> **WHAT IS EXPECTED**: Return every line of the data below, exactly.

> **INPUT DATA**:
━━━━━━━━━━━━━━━━━━━━━━━━━━━━━━

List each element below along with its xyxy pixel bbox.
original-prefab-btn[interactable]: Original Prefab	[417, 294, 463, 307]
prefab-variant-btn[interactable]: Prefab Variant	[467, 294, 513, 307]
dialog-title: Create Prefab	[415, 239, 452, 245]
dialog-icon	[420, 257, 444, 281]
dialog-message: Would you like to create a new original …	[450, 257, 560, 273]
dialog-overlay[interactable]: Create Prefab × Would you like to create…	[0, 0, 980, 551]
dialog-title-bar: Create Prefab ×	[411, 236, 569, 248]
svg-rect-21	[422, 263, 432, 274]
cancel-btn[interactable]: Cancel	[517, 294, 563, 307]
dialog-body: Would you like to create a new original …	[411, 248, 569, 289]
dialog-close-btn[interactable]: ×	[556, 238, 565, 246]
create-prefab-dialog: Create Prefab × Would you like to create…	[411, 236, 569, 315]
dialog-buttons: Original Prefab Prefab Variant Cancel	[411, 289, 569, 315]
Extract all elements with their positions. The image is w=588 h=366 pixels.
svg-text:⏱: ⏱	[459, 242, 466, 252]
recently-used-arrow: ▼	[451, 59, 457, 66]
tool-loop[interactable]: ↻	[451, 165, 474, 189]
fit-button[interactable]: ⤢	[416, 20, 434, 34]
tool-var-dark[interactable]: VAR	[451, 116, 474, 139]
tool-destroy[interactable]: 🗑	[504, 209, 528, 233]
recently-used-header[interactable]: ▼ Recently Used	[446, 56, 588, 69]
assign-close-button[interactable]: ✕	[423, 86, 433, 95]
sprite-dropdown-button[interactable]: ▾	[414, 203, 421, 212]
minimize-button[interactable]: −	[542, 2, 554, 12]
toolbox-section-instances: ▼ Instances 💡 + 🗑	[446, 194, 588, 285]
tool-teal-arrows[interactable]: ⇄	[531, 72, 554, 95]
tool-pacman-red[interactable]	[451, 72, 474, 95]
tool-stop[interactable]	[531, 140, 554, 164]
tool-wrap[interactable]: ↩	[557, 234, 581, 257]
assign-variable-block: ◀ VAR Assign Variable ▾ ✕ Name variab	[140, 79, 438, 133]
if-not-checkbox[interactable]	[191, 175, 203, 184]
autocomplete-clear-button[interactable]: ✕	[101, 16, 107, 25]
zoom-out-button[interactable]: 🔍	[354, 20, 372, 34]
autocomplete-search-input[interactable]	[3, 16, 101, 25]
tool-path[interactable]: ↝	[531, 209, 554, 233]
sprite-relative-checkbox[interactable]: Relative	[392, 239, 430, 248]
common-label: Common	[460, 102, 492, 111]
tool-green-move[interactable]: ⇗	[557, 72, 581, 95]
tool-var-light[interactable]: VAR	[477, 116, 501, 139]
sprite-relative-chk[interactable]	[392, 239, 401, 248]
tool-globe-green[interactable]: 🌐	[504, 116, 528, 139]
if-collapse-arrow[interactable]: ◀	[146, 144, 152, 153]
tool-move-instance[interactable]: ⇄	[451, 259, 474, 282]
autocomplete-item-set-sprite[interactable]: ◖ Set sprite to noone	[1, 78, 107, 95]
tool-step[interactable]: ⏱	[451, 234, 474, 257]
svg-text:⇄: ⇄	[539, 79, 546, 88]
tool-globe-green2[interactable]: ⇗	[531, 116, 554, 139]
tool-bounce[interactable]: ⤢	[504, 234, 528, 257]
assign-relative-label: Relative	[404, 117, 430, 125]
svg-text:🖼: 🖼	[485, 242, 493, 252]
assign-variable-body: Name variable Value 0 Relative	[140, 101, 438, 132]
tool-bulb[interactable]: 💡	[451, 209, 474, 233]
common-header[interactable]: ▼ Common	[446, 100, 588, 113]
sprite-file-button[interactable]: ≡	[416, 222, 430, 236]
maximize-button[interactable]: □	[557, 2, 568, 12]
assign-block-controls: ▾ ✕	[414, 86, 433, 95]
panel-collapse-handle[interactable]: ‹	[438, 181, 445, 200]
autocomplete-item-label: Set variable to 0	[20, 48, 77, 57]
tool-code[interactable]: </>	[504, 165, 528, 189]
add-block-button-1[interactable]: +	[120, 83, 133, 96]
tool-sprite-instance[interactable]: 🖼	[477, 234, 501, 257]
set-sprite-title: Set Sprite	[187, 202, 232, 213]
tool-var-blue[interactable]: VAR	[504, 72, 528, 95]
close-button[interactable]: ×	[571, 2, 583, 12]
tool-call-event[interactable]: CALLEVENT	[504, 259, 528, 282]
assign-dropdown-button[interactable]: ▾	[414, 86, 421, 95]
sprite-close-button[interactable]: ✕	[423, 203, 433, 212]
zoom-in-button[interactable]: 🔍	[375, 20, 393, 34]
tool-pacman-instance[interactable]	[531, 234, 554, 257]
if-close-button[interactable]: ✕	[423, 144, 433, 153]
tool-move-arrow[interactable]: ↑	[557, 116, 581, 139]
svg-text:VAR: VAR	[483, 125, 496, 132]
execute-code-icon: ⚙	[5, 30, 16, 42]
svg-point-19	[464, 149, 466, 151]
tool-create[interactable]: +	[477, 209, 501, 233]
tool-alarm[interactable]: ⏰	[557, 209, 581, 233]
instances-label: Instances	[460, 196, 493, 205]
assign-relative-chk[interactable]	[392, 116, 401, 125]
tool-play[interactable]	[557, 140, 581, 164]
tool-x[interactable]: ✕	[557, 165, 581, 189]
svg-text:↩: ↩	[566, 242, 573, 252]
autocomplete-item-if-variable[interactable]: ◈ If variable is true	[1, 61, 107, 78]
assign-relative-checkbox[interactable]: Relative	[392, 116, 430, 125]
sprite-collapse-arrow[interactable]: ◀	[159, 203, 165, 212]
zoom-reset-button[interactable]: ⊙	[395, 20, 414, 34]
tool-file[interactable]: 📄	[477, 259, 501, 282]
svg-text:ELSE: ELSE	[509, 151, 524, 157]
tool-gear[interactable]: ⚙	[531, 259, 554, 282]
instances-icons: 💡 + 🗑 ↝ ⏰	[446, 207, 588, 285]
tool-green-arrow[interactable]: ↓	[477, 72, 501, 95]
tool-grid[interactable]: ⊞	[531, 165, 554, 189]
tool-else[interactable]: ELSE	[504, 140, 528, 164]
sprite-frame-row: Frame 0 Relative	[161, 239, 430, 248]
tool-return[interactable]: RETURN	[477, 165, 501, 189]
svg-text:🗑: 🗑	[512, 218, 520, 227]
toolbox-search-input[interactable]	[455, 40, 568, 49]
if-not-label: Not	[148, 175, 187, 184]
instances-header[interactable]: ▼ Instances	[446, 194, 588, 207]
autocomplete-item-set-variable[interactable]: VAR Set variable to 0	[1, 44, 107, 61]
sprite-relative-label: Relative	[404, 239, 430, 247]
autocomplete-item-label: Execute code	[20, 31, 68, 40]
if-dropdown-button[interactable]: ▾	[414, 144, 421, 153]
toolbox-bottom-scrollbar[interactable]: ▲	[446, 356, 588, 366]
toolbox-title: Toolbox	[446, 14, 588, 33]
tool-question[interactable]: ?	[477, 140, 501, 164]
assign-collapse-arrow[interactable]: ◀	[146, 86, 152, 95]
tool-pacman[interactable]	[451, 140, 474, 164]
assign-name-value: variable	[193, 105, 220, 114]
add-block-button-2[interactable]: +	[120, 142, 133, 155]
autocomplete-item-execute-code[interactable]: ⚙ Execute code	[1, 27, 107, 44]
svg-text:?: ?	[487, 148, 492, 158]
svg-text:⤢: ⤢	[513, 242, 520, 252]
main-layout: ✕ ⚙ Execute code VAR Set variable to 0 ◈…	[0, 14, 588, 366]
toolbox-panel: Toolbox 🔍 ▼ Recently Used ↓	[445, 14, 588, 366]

━━━━━━━━━━━━━━━━━━━━━━━━━━━━━━

> **FINISHED TASK**:
List each element below along with its xyxy pixel bbox.
original-prefab-btn[interactable]: Original Prefab	[417, 294, 463, 307]
prefab-variant-btn[interactable]: Prefab Variant	[467, 294, 513, 307]
dialog-title: Create Prefab	[415, 239, 452, 245]
dialog-icon	[420, 257, 444, 281]
dialog-message: Would you like to create a new original …	[450, 257, 560, 273]
dialog-overlay[interactable]: Create Prefab × Would you like to create…	[0, 0, 980, 551]
dialog-title-bar: Create Prefab ×	[411, 236, 569, 248]
svg-rect-21	[422, 263, 432, 274]
cancel-btn[interactable]: Cancel	[517, 294, 563, 307]
dialog-body: Would you like to create a new original …	[411, 248, 569, 289]
dialog-close-btn[interactable]: ×	[556, 238, 565, 246]
create-prefab-dialog: Create Prefab × Would you like to create…	[411, 236, 569, 315]
dialog-buttons: Original Prefab Prefab Variant Cancel	[411, 289, 569, 315]
Extract all elements with their positions. The image is w=588 h=366 pixels.
svg-text:⏱: ⏱	[459, 242, 466, 252]
recently-used-arrow: ▼	[451, 59, 457, 66]
tool-loop[interactable]: ↻	[451, 165, 474, 189]
fit-button[interactable]: ⤢	[416, 20, 434, 34]
tool-var-dark[interactable]: VAR	[451, 116, 474, 139]
tool-destroy[interactable]: 🗑	[504, 209, 528, 233]
recently-used-header[interactable]: ▼ Recently Used	[446, 56, 588, 69]
assign-close-button[interactable]: ✕	[423, 86, 433, 95]
sprite-dropdown-button[interactable]: ▾	[414, 203, 421, 212]
minimize-button[interactable]: −	[542, 2, 554, 12]
toolbox-section-instances: ▼ Instances 💡 + 🗑	[446, 194, 588, 285]
tool-teal-arrows[interactable]: ⇄	[531, 72, 554, 95]
tool-pacman-red[interactable]	[451, 72, 474, 95]
tool-stop[interactable]	[531, 140, 554, 164]
tool-wrap[interactable]: ↩	[557, 234, 581, 257]
assign-variable-block: ◀ VAR Assign Variable ▾ ✕ Name variab	[140, 79, 438, 133]
if-not-checkbox[interactable]	[191, 175, 203, 184]
autocomplete-clear-button[interactable]: ✕	[101, 16, 107, 25]
zoom-out-button[interactable]: 🔍	[354, 20, 372, 34]
autocomplete-search-input[interactable]	[3, 16, 101, 25]
tool-path[interactable]: ↝	[531, 209, 554, 233]
sprite-relative-checkbox[interactable]: Relative	[392, 239, 430, 248]
common-label: Common	[460, 102, 492, 111]
tool-green-move[interactable]: ⇗	[557, 72, 581, 95]
tool-var-light[interactable]: VAR	[477, 116, 501, 139]
sprite-relative-chk[interactable]	[392, 239, 401, 248]
tool-globe-green[interactable]: 🌐	[504, 116, 528, 139]
if-collapse-arrow[interactable]: ◀	[146, 144, 152, 153]
tool-move-instance[interactable]: ⇄	[451, 259, 474, 282]
autocomplete-item-set-sprite[interactable]: ◖ Set sprite to noone	[1, 78, 107, 95]
tool-step[interactable]: ⏱	[451, 234, 474, 257]
svg-text:⇄: ⇄	[539, 79, 546, 88]
tool-globe-green2[interactable]: ⇗	[531, 116, 554, 139]
tool-bounce[interactable]: ⤢	[504, 234, 528, 257]
assign-relative-label: Relative	[404, 117, 430, 125]
svg-text:🖼: 🖼	[485, 242, 493, 252]
assign-variable-body: Name variable Value 0 Relative	[140, 101, 438, 132]
tool-bulb[interactable]: 💡	[451, 209, 474, 233]
common-header[interactable]: ▼ Common	[446, 100, 588, 113]
sprite-file-button[interactable]: ≡	[416, 222, 430, 236]
maximize-button[interactable]: □	[557, 2, 568, 12]
assign-block-controls: ▾ ✕	[414, 86, 433, 95]
panel-collapse-handle[interactable]: ‹	[438, 181, 445, 200]
autocomplete-item-label: Set variable to 0	[20, 48, 77, 57]
tool-code[interactable]: </>	[504, 165, 528, 189]
add-block-button-1[interactable]: +	[120, 83, 133, 96]
tool-sprite-instance[interactable]: 🖼	[477, 234, 501, 257]
set-sprite-title: Set Sprite	[187, 202, 232, 213]
tool-var-blue[interactable]: VAR	[504, 72, 528, 95]
close-button[interactable]: ×	[571, 2, 583, 12]
tool-call-event[interactable]: CALLEVENT	[504, 259, 528, 282]
assign-dropdown-button[interactable]: ▾	[414, 86, 421, 95]
sprite-close-button[interactable]: ✕	[423, 203, 433, 212]
zoom-in-button[interactable]: 🔍	[375, 20, 393, 34]
tool-pacman-instance[interactable]	[531, 234, 554, 257]
if-close-button[interactable]: ✕	[423, 144, 433, 153]
tool-move-arrow[interactable]: ↑	[557, 116, 581, 139]
svg-text:VAR: VAR	[483, 125, 496, 132]
execute-code-icon: ⚙	[5, 30, 16, 42]
svg-point-19	[464, 149, 466, 151]
tool-create[interactable]: +	[477, 209, 501, 233]
tool-alarm[interactable]: ⏰	[557, 209, 581, 233]
instances-label: Instances	[460, 196, 493, 205]
assign-relative-chk[interactable]	[392, 116, 401, 125]
tool-play[interactable]	[557, 140, 581, 164]
tool-x[interactable]: ✕	[557, 165, 581, 189]
svg-text:↩: ↩	[566, 242, 573, 252]
autocomplete-item-if-variable[interactable]: ◈ If variable is true	[1, 61, 107, 78]
assign-relative-checkbox[interactable]: Relative	[392, 116, 430, 125]
sprite-collapse-arrow[interactable]: ◀	[159, 203, 165, 212]
zoom-reset-button[interactable]: ⊙	[395, 20, 414, 34]
tool-file[interactable]: 📄	[477, 259, 501, 282]
svg-text:ELSE: ELSE	[509, 151, 524, 157]
tool-gear[interactable]: ⚙	[531, 259, 554, 282]
instances-icons: 💡 + 🗑 ↝ ⏰	[446, 207, 588, 285]
tool-green-arrow[interactable]: ↓	[477, 72, 501, 95]
tool-grid[interactable]: ⊞	[531, 165, 554, 189]
tool-else[interactable]: ELSE	[504, 140, 528, 164]
sprite-frame-row: Frame 0 Relative	[161, 239, 430, 248]
tool-return[interactable]: RETURN	[477, 165, 501, 189]
svg-text:🗑: 🗑	[512, 218, 520, 227]
toolbox-search-input[interactable]	[455, 40, 568, 49]
if-not-label: Not	[148, 175, 187, 184]
instances-header[interactable]: ▼ Instances	[446, 194, 588, 207]
autocomplete-item-set-variable[interactable]: VAR Set variable to 0	[1, 44, 107, 61]
sprite-relative-label: Relative	[404, 239, 430, 247]
autocomplete-item-label: Execute code	[20, 31, 68, 40]
if-dropdown-button[interactable]: ▾	[414, 144, 421, 153]
toolbox-bottom-scrollbar[interactable]: ▲	[446, 356, 588, 366]
toolbox-title: Toolbox	[446, 14, 588, 33]
tool-question[interactable]: ?	[477, 140, 501, 164]
assign-collapse-arrow[interactable]: ◀	[146, 86, 152, 95]
tool-pacman[interactable]	[451, 140, 474, 164]
assign-name-value: variable	[193, 105, 220, 114]
add-block-button-2[interactable]: +	[120, 142, 133, 155]
autocomplete-item-execute-code[interactable]: ⚙ Execute code	[1, 27, 107, 44]
svg-text:?: ?	[487, 148, 492, 158]
svg-text:⤢: ⤢	[513, 242, 520, 252]
main-layout: ✕ ⚙ Execute code VAR Set variable to 0 ◈…	[0, 14, 588, 366]
toolbox-panel: Toolbox 🔍 ▼ Recently Used ↓	[445, 14, 588, 366]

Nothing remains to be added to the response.